(WHAT TO DO) Without including any images, repeat the data exactly.

Saved entries
• • •

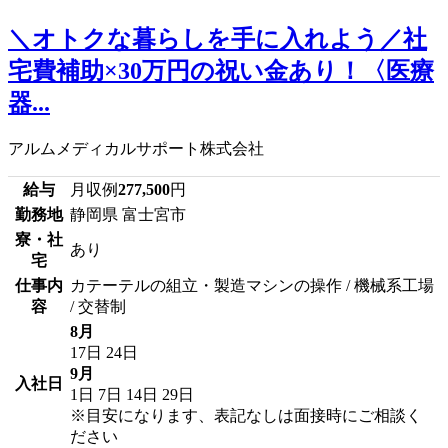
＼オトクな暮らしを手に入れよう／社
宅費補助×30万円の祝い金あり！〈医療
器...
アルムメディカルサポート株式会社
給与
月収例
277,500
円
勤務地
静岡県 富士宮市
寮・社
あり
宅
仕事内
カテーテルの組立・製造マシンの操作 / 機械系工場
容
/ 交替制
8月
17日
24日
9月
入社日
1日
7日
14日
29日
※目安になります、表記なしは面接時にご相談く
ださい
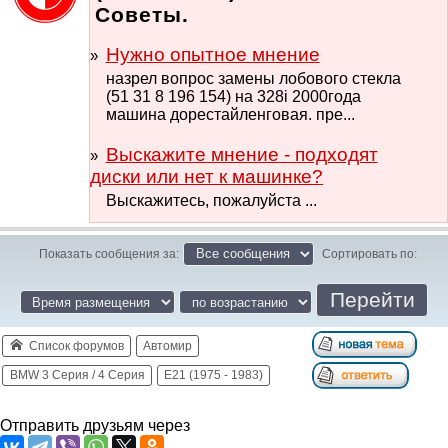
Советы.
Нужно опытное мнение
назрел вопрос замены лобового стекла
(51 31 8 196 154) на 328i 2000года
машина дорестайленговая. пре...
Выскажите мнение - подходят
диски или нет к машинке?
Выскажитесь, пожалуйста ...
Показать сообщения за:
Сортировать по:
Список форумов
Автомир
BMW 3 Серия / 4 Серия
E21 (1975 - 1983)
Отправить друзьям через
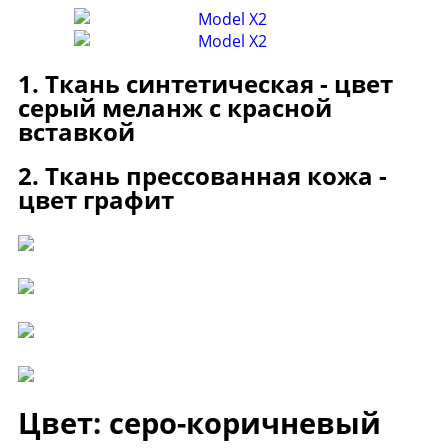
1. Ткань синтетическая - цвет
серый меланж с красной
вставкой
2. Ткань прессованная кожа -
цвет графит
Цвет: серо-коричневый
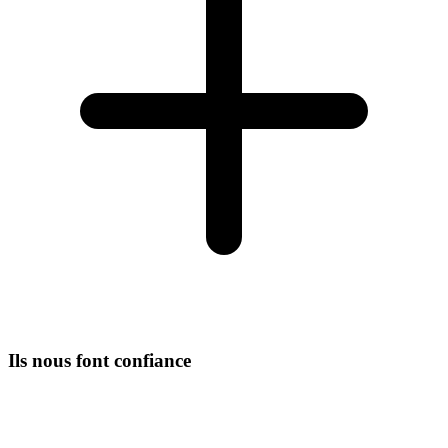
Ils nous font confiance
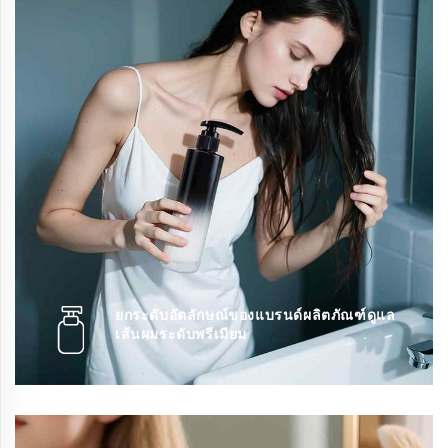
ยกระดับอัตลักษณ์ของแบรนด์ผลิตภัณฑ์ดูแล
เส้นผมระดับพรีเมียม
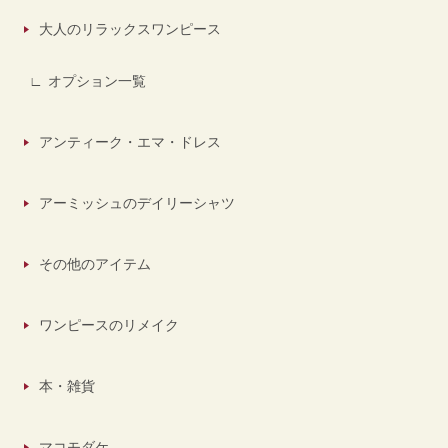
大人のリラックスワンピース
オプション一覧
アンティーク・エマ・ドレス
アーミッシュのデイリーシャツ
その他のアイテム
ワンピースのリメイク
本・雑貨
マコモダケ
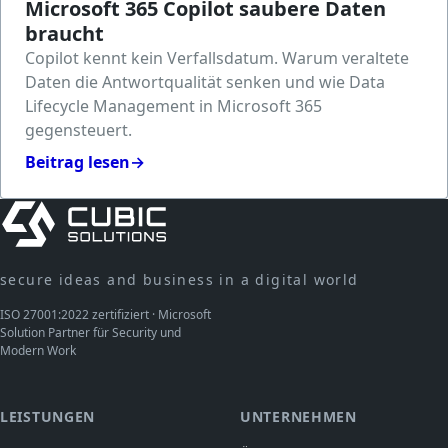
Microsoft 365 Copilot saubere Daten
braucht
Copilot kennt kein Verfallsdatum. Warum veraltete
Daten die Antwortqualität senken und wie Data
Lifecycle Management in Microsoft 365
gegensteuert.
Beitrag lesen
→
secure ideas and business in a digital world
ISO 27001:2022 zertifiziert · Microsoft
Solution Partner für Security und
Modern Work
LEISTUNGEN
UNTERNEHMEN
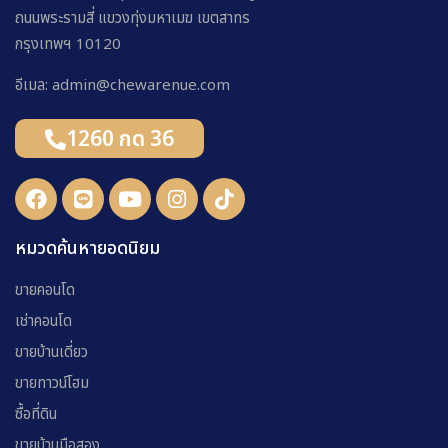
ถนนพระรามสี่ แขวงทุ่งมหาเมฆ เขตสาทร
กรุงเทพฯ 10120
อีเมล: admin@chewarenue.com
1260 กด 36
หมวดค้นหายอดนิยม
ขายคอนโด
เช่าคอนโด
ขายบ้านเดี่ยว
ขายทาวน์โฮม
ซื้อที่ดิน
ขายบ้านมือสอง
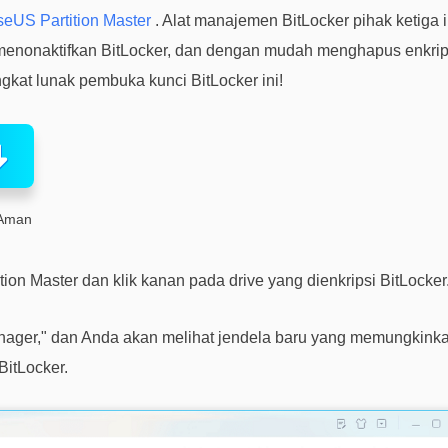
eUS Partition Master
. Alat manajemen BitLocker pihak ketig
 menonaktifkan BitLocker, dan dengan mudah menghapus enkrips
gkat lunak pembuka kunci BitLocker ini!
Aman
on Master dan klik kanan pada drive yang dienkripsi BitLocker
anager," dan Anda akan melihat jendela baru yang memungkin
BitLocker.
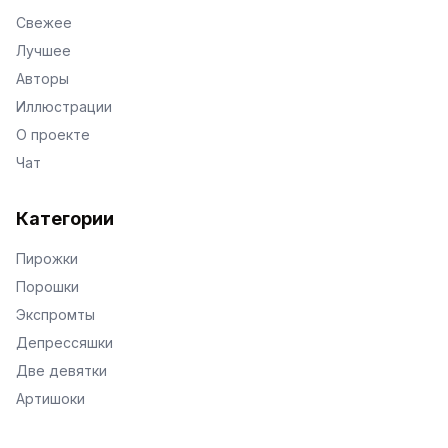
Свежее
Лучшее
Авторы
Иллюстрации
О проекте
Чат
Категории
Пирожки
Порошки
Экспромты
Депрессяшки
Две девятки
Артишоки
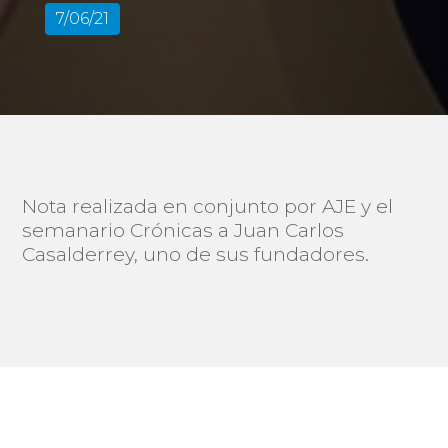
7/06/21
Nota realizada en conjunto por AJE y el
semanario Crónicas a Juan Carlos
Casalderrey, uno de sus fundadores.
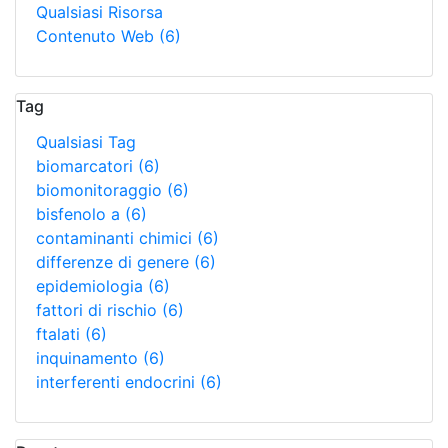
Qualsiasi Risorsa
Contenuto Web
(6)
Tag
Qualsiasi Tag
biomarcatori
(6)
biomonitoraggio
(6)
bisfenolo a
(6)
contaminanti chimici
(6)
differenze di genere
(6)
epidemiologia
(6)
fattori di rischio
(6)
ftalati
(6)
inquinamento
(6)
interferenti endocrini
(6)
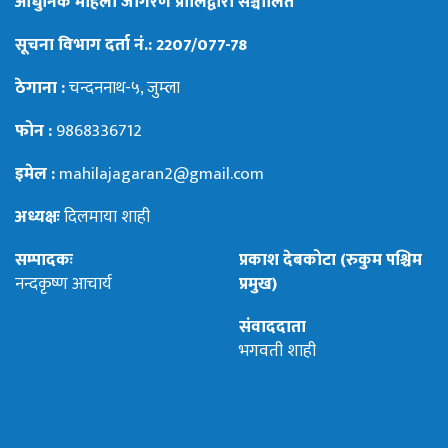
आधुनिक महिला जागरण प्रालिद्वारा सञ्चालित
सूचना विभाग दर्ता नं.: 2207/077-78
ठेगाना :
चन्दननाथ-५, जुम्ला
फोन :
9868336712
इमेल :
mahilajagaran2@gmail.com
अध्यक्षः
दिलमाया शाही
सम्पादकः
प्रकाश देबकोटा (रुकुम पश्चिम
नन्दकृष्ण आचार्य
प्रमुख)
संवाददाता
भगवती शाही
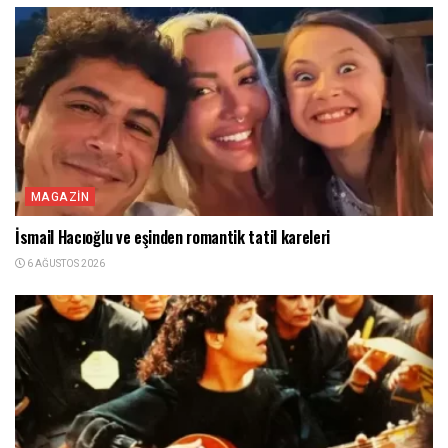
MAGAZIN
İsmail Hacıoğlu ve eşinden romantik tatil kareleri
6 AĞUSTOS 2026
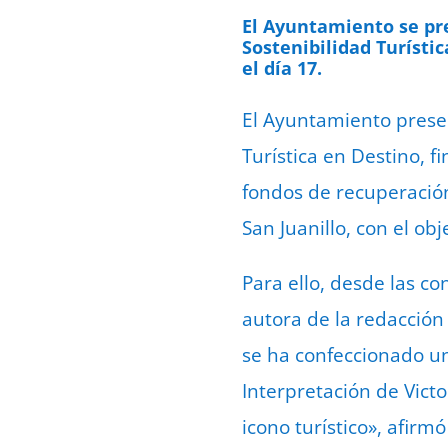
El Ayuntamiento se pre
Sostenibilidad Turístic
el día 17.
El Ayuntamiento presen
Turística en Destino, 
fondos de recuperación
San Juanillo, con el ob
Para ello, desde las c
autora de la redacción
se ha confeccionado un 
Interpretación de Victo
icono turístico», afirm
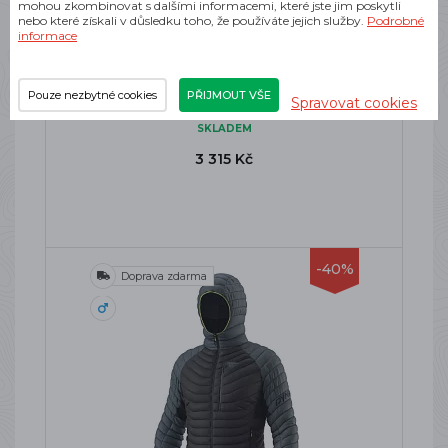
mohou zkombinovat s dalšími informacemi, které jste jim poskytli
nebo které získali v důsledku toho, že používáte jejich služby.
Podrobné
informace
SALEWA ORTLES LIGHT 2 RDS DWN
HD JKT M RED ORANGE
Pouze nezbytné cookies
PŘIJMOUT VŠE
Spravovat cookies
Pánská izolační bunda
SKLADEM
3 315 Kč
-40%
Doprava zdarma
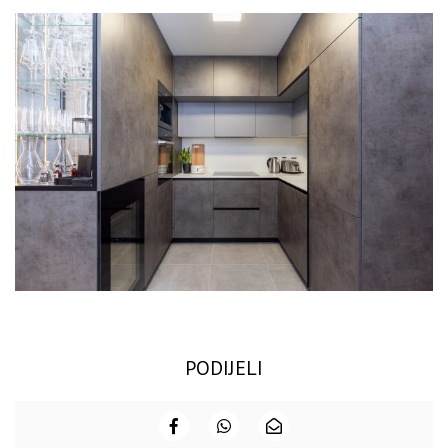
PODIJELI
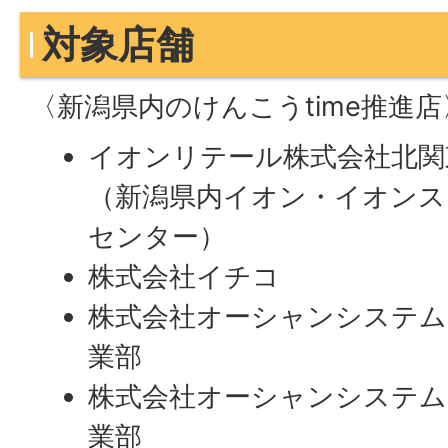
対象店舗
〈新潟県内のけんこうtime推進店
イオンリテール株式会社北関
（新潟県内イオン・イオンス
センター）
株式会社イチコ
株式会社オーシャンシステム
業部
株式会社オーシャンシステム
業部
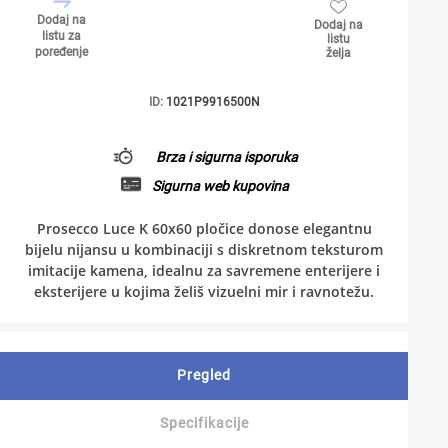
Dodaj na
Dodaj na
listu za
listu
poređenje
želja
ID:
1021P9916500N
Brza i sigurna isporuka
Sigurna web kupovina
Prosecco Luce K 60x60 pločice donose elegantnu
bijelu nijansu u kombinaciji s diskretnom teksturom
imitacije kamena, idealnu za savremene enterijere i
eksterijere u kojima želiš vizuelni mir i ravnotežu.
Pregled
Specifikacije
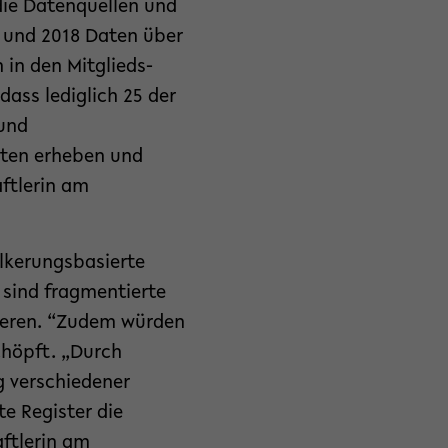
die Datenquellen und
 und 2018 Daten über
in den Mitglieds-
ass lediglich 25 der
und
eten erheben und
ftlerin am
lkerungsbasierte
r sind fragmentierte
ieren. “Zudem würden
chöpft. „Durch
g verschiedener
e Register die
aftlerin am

• • •

(RESULT OF THIS EXERCISE)
＼オトクな暮らしを手に入れよう／社
宅費補助×30万円の祝い金あり！〈医療
器...
アルムメディカルサポート株式会社
給与
月収例
277,500
円
勤務地
静岡県 富士宮市
寮・社
あり
宅
仕事内
カテーテルの組立・製造マシンの操作 / 機械系工場
容
/ 交替制
8月
17日
24日
9月
入社日
1日
7日
14日
29日
※目安になります、表記なしは面接時にご相談く
ださい
Советы.
Нужно опытное мнение
назрел вопрос замены лобового стекла
(51 31 8 196 154) на 328i 2000года
машина дорестайленговая. пре...
Выскажите мнение - подходят
диски или нет к машинке?
Выскажитесь, пожалуйста ...
Показать сообщения за:
Сортировать по:
Список форумов
Автомир
BMW 3 Серия / 4 Серия
E21 (1975 - 1983)
Отправить друзьям через
1. Ткань синтетическая - цвет
серый меланж с красной
вставкой
2. Ткань прессованная кожа -
цвет графит
Цвет: серо-коричневый
Ils nous font confiance
ยกระดับอัตลักษณ์ของแบรนด์ผลิตภัณฑ์ดูแล
เส้นผมระดับพรีเมียม
大人のリラックスワンピース
オプション一覧
アンティーク・エマ・ドレス
アーミッシュのデイリーシャツ
その他のアイテム
ワンピースのリメイク
本・雑貨
マコモダケ
Microsoft 365 Copilot saubere Daten
braucht
Copilot kennt kein Verfallsdatum. Warum veraltete
Daten die Antwortqualität senken und wie Data
Lifecycle Management in Microsoft 365
gegensteuert.
Beitrag lesen
→
secure ideas and business in a digital world
ISO 27001:2022 zertifiziert · Microsoft
Solution Partner für Security und
Modern Work
LEISTUNGEN
UNTERNEHMEN
ถนนพระรามสี่ แขวงทุ่งมหาเมฆ เขตสาทร
กรุงเทพฯ 10120
อีเมล: admin@chewarenue.com
1260 กด 36
หมวดค้นหายอดนิยม
ขายคอนโด
เช่าคอนโด
ขายบ้านเดี่ยว
ขายทาวน์โฮม
ซื้อที่ดิน
ขายบ้านมือสอง
eUS Partition Master
. Alat manajemen BitLocker pihak ketig
 menonaktifkan BitLocker, dan dengan mudah menghapus enkrips
gkat lunak pembuka kunci BitLocker ini!
Aman
on Master dan klik kanan pada drive yang dienkripsi BitLocker
anager," dan Anda akan melihat jendela baru yang memungkin
BitLocker.
Свежее
Лучшее
Авторы
Иллюстрации
О проекте
Чат
Категории
Пирожки
Порошки
Экспромты
Депрессяшки
Две девятки
Артишоки
7/06/21
Nota realizada en conjunto por AJE y el
semanario Crónicas a Juan Carlos
Casalderrey, uno de sus fundadores.
Qualsiasi Risorsa
Contenuto Web
(6)
Tag
Qualsiasi Tag
biomarcatori
(6)
biomonitoraggio
(6)
bisfenolo a
(6)
contaminanti chimici
(6)
differenze di genere
(6)
epidemiologia
(6)
fattori di rischio
(6)
ftalati
(6)
inquinamento
(6)
interferenti endocrini
(6)
आधुनिक महिला जागरण प्रालिद्वारा सञ्चालित
सूचना विभाग दर्ता नं.: 2207/077-78
ठेगाना :
चन्दननाथ-५, जुम्ला
फोन :
9868336712
इमेल :
mahilajagaran2@gmail.com
अध्यक्षः
दिलमाया शाही
सम्पादकः
प्रकाश देबकोटा (रुकुम पश्चिम
नन्दकृष्ण आचार्य
प्रमुख)
संवाददाता
भगवती शाही
MAGAZIN
İsmail Hacıoğlu ve eşinden romantik tatil kareleri
6 AĞUSTOS 2026
El Ayuntamiento se pre
Sostenibilidad Turístic
el día 17.
El Ayuntamiento presen
Turística en Destino, 
fondos de recuperación
San Juanillo, con el ob
Para ello, desde las c
autora de la redacción
se ha confeccionado un 
Interpretación de Victo
icono turístico», afirm
mohou zkombinovat s dalšími informacemi, které jste jim poskytli
nebo které získali v důsledku toho, že používáte jejich služby.
Podrobné
informace
SALEWA ORTLES LIGHT 2 RDS DWN
HD JKT M RED ORANGE
Pouze nezbytné cookies
PŘIJMOUT VŠE
Spravovat cookies
Pánská izolační bunda
SKLADEM
3 315 Kč
-40%
Doprava zdarma
PODIJELI
対象店舗
〈新潟県内のけんこうtime推進店
イオンリテール株式会社北関
（新潟県内イオン・イオンス
センター）
株式会社イチコ
株式会社オーシャンシステム
業部
株式会社オーシャンシステム
業部
Dodaj na
Dodaj na
listu za
listu
poređenje
želja
ID:
1021P9916500N
Brza i sigurna isporuka
Sigurna web kupovina
Prosecco Luce K 60x60 pločice donose elegantnu
bijelu nijansu u kombinaciji s diskretnom teksturom
imitacije kamena, idealnu za savremene enterijere i
eksterijere u kojima želiš vizuelni mir i ravnotežu.
Pregled
Specifikacije
die Datenquellen und
 und 2018 Daten über
in den Mitglieds-
ass lediglich 25 der
und
eten erheben und
ftlerin am
lkerungsbasierte
r sind fragmentierte
ieren. “Zudem würden
chöpft. „Durch
g verschiedener
e Register die
aftlerin am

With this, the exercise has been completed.